I’m embarrassed to admit that when I first read about business intelligence products in 1997, I thought that BI pertained to covert surveillance kit, like the kind you’d see in a James Bond feature.
I was disappointed to learn that that it was actually about trying to find meaningful trends and indicators within massive reservoirs of stored transaction information. How… boring. I just couldn’t picture Daniel Craig hunched over a laptop trying to interpret vodka-buying trends among 17 to 26-year-old single urban university graduates.

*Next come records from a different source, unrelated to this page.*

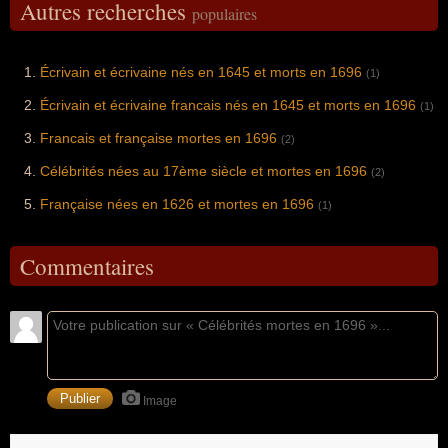
Autres recherches
populaires
Écrivain et écrivaine nés en 1645 et morts en 1696
(1)
Écrivain et écrivaine francais nés en 1645 et morts en 1696
(1)
Francais et française mortes en 1696
(2)
Célébrités nées au 17ème siècle et mortes en 1696
(2)
Française nées en 1626 et mortes en 1696
(1)
Commentaires
Image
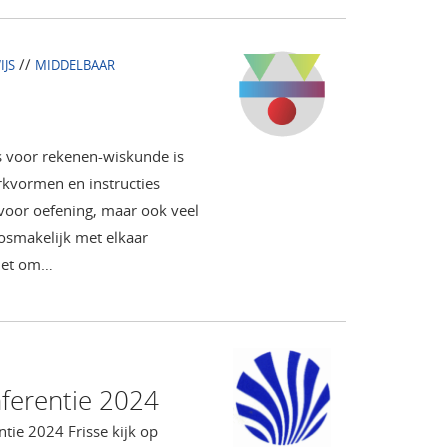
//
IJS
MIDDELBAAR
s voor rekenen-wiskunde is
erkvormen en instructies
voor oefening, maar ook veel
osmakelijk met elkaar
 het om…
ferentie 2024
ie 2024 Frisse kijk op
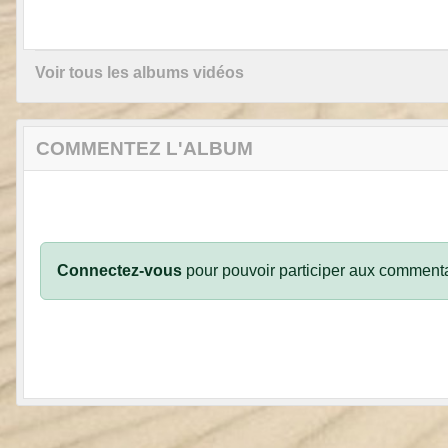
Voir tous les albums vidéos
COMMENTEZ L'ALBUM
Connectez-vous
pour pouvoir participer aux commenta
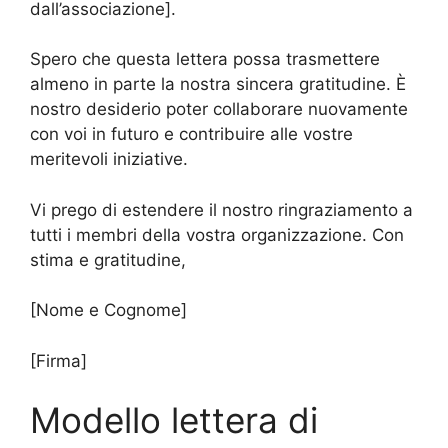
dall’associazione].
Spero che questa lettera possa trasmettere
almeno in parte la nostra sincera gratitudine. È
nostro desiderio poter collaborare nuovamente
con voi in futuro e contribuire alle vostre
meritevoli iniziative.
Vi prego di estendere il nostro ringraziamento a
tutti i membri della vostra organizzazione. Con
stima e gratitudine,
[Nome e Cognome]
[Firma]
Modello lettera di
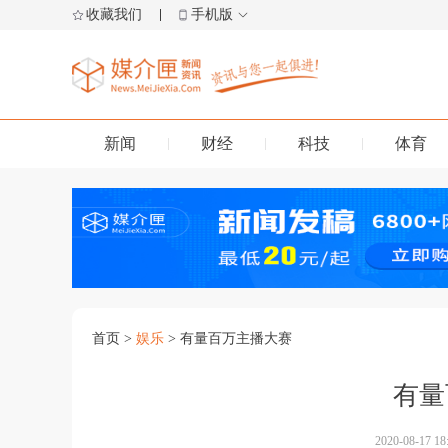
收藏我们
手机版
新闻
财经
科技
体育
首页
>
娱乐
> 有量百万主播大赛
有量
2020-08-17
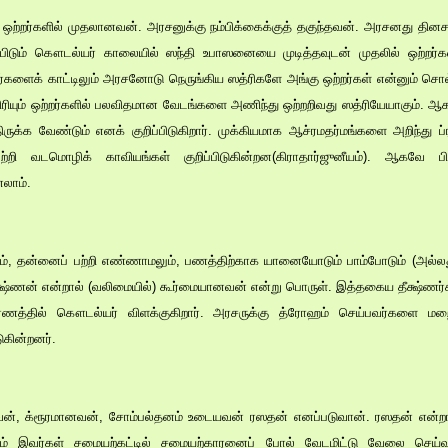
யும் ஒற்றர்களில் முதலானவன். அரசனுக்கு நம்பிக்கைக்குத் தகுந்தவன். அரசனது த
றிப்பிடும் கௌடல்யர் காலையில் ஸந்தி உபாஸனையை முடித்தவுடன் முதலில் ஒற்ற
்றர்களைக் காட்டிலும் அரசனோடு நெருங்கிய ஸத்ரிகளே அங்கு ஒற்றர்கள் என்னும் சொல்ல
ிரியும் ஒற்றர்களில் பலவிதமான வேடங்களை அணிந்து ஒற்றறிவது ஸத்ரியேயாகும்
க்க வேண்டும் எனக் குறிப்பிடுகிறார். முக்கியமாக ஆச்ரமதர்மங்களை அறிந்து ப்
்றி வடமொழிக் காவியங்கள் குறிப்பிடுகின்றன(கிராதார்ஜுனீயம்). ஆகவே பி
லாம்.
கவும், தன்னைப் பற்றி எண்ணாமலும், பணத்திற்காக யானையோடும் பாம்போடும் (அல்ல
 தீக்ஷ்ணன் என்றால் (வலிமையில்) கூர்மையானவன் என்று பொருள். இத்தகைய தீக்ஷ்ண
கரணத்தில் கௌடல்யர் விளக்குகிறார். அரசருக்கு த்ரோஹம் செய்பவர்களை ம
ுகின்றனர்.
்றவன், க்ரூரமானவன், சோம்பல்தனம் உடையவன் ரஸதன் எனப்படுவான். ரஸதன் என்ற
லும் இவர்கள் சமையற்கட்டில் சமையற்காரனைப் போல் வேடமிட்டு வேலை செய்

By now, everyone’s likely to have read Charles Duhigg’s riveting story published in the New York Times two years ago, where he explained in layman’s terms how US retail giant Target leveraged its treasure trove of big data to know things about specific consumers before the consumers themselves did. In addition to being a gripping read, rife with questions about privacy, invasiveness, ethics, and business impact, Duhigg also touched briefly on a problem I’ve encountered on every big data and BI project that I’ve ever worked on: you don’t get any value from processing your horking gobs of stored data if the data itself isn’t any good.
I was doing IT project management for a large company that had been contracted to install an online analysis processing engine onto a bunch of mainframe systems that controlled cost data for some aircraft maintenance facilities. The original project team had promised the client this new OLAP capability would allow upper management to (and this is a quote) “manipulate an n-dimensional data cube” to determine whether or not a rainstorm in Oklahoma on a Tuesday would increase the cost of spanners bought for a wing replacement in Ohio. It sounded miraculous. Since the head implementer was more of an evangelical prophet than an engineer, he had promised the client’s executives they could divine new places and ways to cut costs in the darkest corners of their sprawling industrial empire.
It took me less than two weeks to realise the project was never going to accomplish anything. Once I chatted with the people who actually worked at the client’s depots, I discovered that the data that was supposedly being manipulated by our new cube-thingy was actually worthless. Historically, the various sub-elements within the umbrella company had always managed their profit margins by obfuscating their actual costs and issues from upper management. The data they entered into the cost-control mainframes represented an agreed-to interpretation of realty; what they wanted the auditors to see, not what was actually transpiring. The actual cost data existed separately – on paper – locked securely in the line managers’ offices. The big bosses could play with their new OLAP all day long, and they’d never come close to implementing any sort of meaningful change – it was the IT equivalent of giving your toddler a toy steering wheel while they’re buckled into their car seat and telling them that they’re driving.
If you’re pouring money into a big data project, put the spadework in up-front to ensure the data that you’ll be analysing is actually valid. Audit your core business processes to ensure that what employees are entering into your systems reflects what they’re doing, and not what they want you to think they’re doing. And when you find a discrepancy, invest in fixing it before you try to perform any analysis on it.